29.6 Inevitably, rejection of materials described above will be necessary from time to time, and proper means of disposal should be considered and agreed with the quality control manager, the production manager and any other interested parties, such as the purchasing manager or sales/marketing departments. In determining disposal, due regard should be paid to the needs of securing cost recovery, protecting the company or brand name, protecting the public and complying with appropriate legislative or local authority requirements. For example, disposal subject to appropriate safeguards might range from sale to a third party for relabelling or packing as a lower‐quality product, to staining and selling for including in animal feed or to seeking local authority condemnation and disposal at their hands. Consideration must be given to compliance with all current European Union (EU) or UK environmental and food and feed safety legislation, including Regulation (EC) No. 1774/2002 (enacted in the UK by the Animal By‐Products Regulations 2003).

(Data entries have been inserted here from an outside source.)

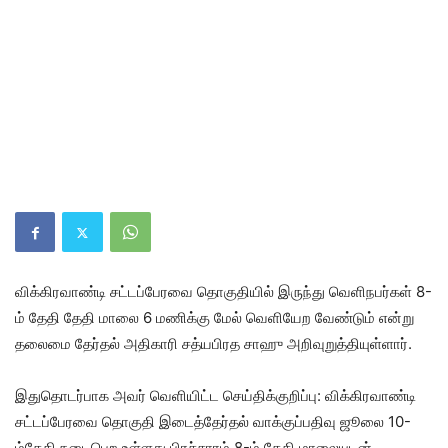
விக்கிரவாண்டி சட்டப்பேரவை தொகுதியில் இருந்து வெளிநபர்கள் 8-
ம் தேதி தேதி மாலை 6 மணிக்கு மேல் வெளியேற வேண்டும் என்று
தலைமை தேர்தல் அதிகாரி சத்யபிரத சாஹு அறிவுறுத்தியுள்ளார்.
இதுதொடர்பாக அவர் வெளியிட்ட செய்திக்குறிப்பு: விக்கிரவாண்டி
சட்டப்பேரவை தொகுதி இடைத்தேர்தல் வாக்குப்பதிவு ஜூலை 10-
ம்தேதி நடைபெற உள்ளது.பிரச்சாரம் 8-ம் தேதி மாலையுடன்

The EU Animal By‐Product Regulation 1069/2009 and Regulation 142/2011 came into force in the UK and are implemented by the Animal By‐Product Enforcement Regulations 2013 and the Animal By‐Product (Miscellaneous) Amendments Regulations 2015 as specific to each country within the UK.

Relabelling

29.7 In any relabelling of packs, any identifying marks carried by the original labels should be carried by the new labels, and where the pack carries a durability indication on the label, the new label should carry a date no later than the original durability indication.